1. Increase the payroll tax cap
Social Security is on track to become insolvent by 2035. The problem is that more money is being spent on benefits than is being received in taxes. As a result, the program’s trust funds will eventually be depleted. Biden wants to prevent this from happening. His primary proposal to avoid insolvency for Social Security is to increase the salary cap for the payroll tax funding the program.
In 2023, the maximum salary subject to Social Security payroll taxes will be $160,200, up from $147,000 in 2022. Biden would like to also make all annual income above $400,000 subject to this tax. The University of Maryland’s Program for Public Consultation (PPC) estimates that this increase to the payroll tax cap would eliminate 61% of the projected Social Security shortfall.
This proposal is very popular with Democrats, with 88% support based on a September survey conducted by the PPC. It’s also viewed favorably by many Republicans. The same survey found that 79% of respondents identifying with the GOP supported the idea.
2. Raise the minimum benefit
Biden also would like to “implement a true minimum benefit” for retirees who receive Social Security. During his presidential campaign, he proposed setting the minimum benefit for anyone who worked at least 30 years to 125% of the poverty level.
This idea gained solid bipartisan support in the PPC survey. More Democrats favored the idea than Republicans — 71% and 59%, respectively. However, increasing the minimum benefit appears to be a winner politically.
The main downside of this proposal is that it will cost Social Security money. The PPC estimates that raising the minimum monthly benefit for all Americans who worked for at least 30 years would increase the federal program’s projected shortfall by 7%.
3. Change how COLAs are calculated
The big story for Social Security this year has been the huge cost-of-living adjustment (COLA) announced for 2023. However, there’s been criticism for quite a while that the way COLAs are calculated doesn’t truly reflect the costs that seniors pay.
Biden wants to change that calculation method. In particular, he proposes replacing the Consumer Price Index for Urban Wage Earners and Clerical Workers (CPI-W) with the Consumer Price Index for the Elderly (CPI-E). The CPI-E is designed to represent the spending of Americans ages 62 and older. Using this inflation index could give Social Security recipients higher COLAs.
Democrats and Republicans appear to favor this change. The PPC survey found that 59% of Democrats and 55% of Republicans supported replacing the CPI-W with the CPI-E.
Like the proposal to increase the minimum Social Security benefit, though, there is a catch. The PPC estimates that using the CPI-E for COLA calculations would increase the projected shortfall for Social Security by 12%.
Could these changes be implemented in 2023?
Democrats will retain control of the U.S. Senate in 2023, while the GOP will control the U.S. House of Representatives.
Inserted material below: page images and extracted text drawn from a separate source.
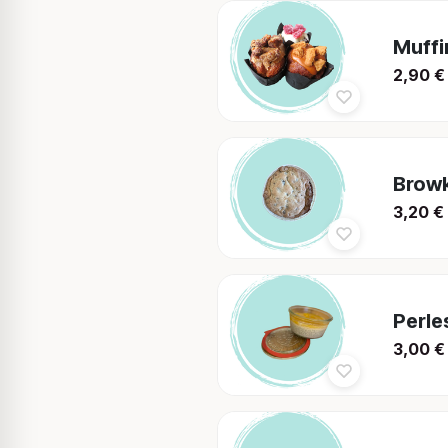
Muffi
2,90
€
Browk
3,20
€
Perle
3,00
€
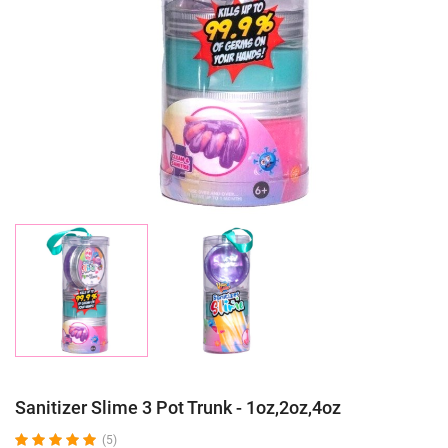
Sanitizer Slime 3 Pot Trunk - 1oz,2oz,4oz
(5)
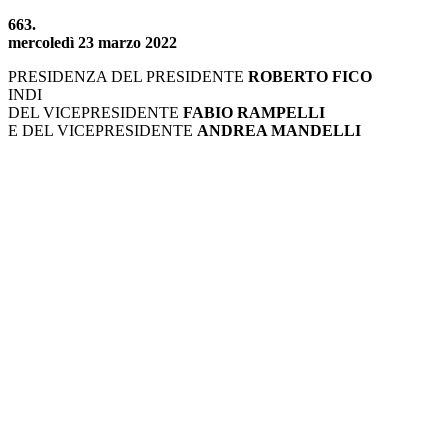
663.
mercoledì 23 marzo 2022
PRESIDENZA DEL PRESIDENTE
ROBERTO FICO
INDI
DEL VICEPRESIDENTE
FABIO RAMPELLI
E DEL VICEPRESIDENTE
ANDREA MANDELLI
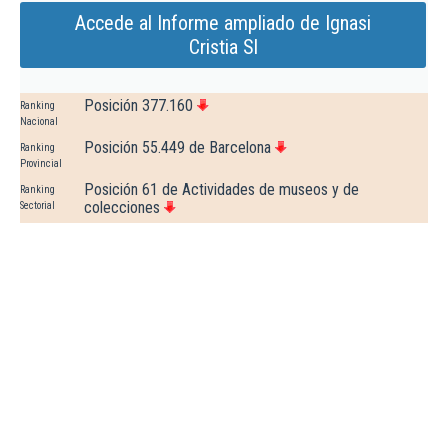
Accede al Informe ampliado de Ignasi
Cristia Sl
Posición 377.160
Ranking
Nacional
Posición 55.449 de Barcelona
Ranking
Provincial
Posición 61 de Actividades de museos y de
Ranking
colecciones
Sectorial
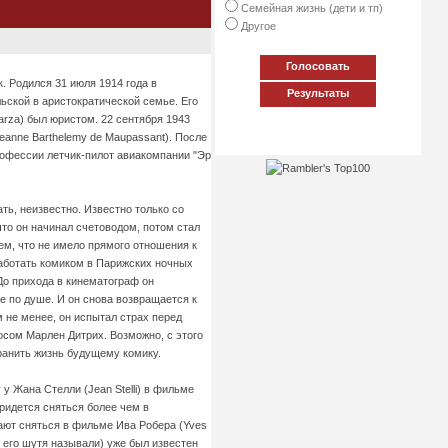
Семейная жизнь (дети и тп)
Другое
Голосовать
. Родился 31 июля 1914 года в
Результаты
льской в аристократической семье. Его
larza) был юристом. 22 сентября 1943
eanne Barthelemy de Maupassant). После
профессии летчик-пилот авиакомпании "Эр
ть, неизвестно. Известно только со
что он начинал счетоводом, потом стал
м, что не имело прямого отношения к
 работать комиком в Парижских ночных
 До прихода в кинематограф он
 по душе. И он снова возвращается к
м не менее, он испытал страх перед
осом Марлен Дитрих. Возможно, с этого
ранить жизнь будущему комику.
у Жана Стелли (Jean Stelli) в фильме
придется сняться более чем в
ают сняться в фильме Ива Робера (Yves
к его шутя называли) уже был известен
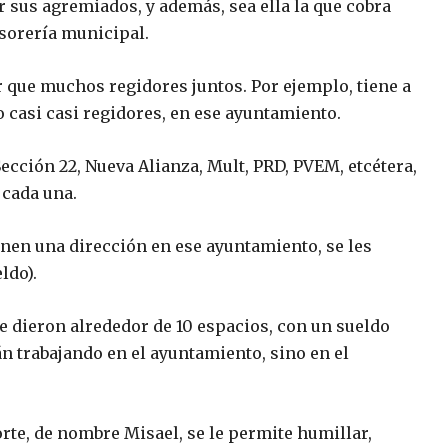
r sus agremiados, y además, sea ella la que cobra
esorería municipal.
 que muchos regidores juntos. Por ejemplo, tiene a
o casi casi regidores, en ese ayuntamiento.
cción 22, Nueva Alianza, Mult, PRD, PVEM, etcétera,
 cada una.
enen una dirección en ese ayuntamiento, se les
ldo).
e dieron alrededor de 10 espacios, con un sueldo
n trabajando en el ayuntamiento, sino en el
rte, de nombre Misael, se le permite humillar,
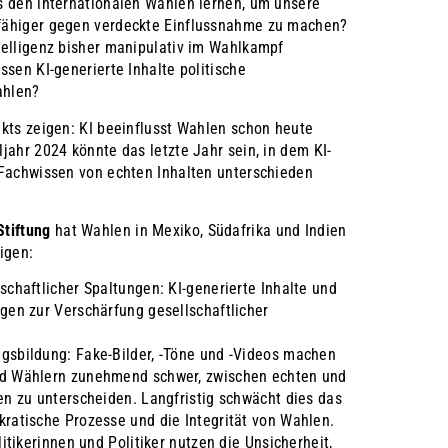
s den internationalen Wahlen lernen, um unsere
fähiger gegen verdeckte Einflussnahme zu machen?
telligenz bisher manipulativ im Wahlkampf
ssen KI-generierte Inhalte politische
ahlen?
ekts zeigen: KI beeinflusst Wahlen schon heute
jahr 2024 könnte das letzte Jahr sein, in dem KI-
 Fachwissen von echten Inhalten unterschieden
tiftung
hat Wahlen in Mexiko, Südafrika und Indien
igen:
schaftlicher Spaltungen: KI-generierte Inhalte und
gen zur Verschärfung gesellschaftlicher
gsbildung: Fake-Bilder, -Töne und -Videos machen
d Wählern zunehmend schwer, zwischen echten und
en zu unterscheiden. Langfristig schwächt dies das
ratische Prozesse und die Integrität von Wahlen.
litikerinnen und Politiker nutzen die Unsicherheit,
This means Congress probably won’t pass many major pieces of legislation based on past periods when the two chambers were divided between the two major political parties.
But could these three Social Security changes with bipartisan support move forward next year? It’s possible but not likely. The main challenge is that any Social Security reform bill from either party would likely include components that aren’t viewed so favorably by the other side.
The Social Security payroll tax could be increased, the minimum benefit raised, and the COLA calculation method revised at some point in the future. However, 2023 probably won’t be the year for these changes to be signed into law.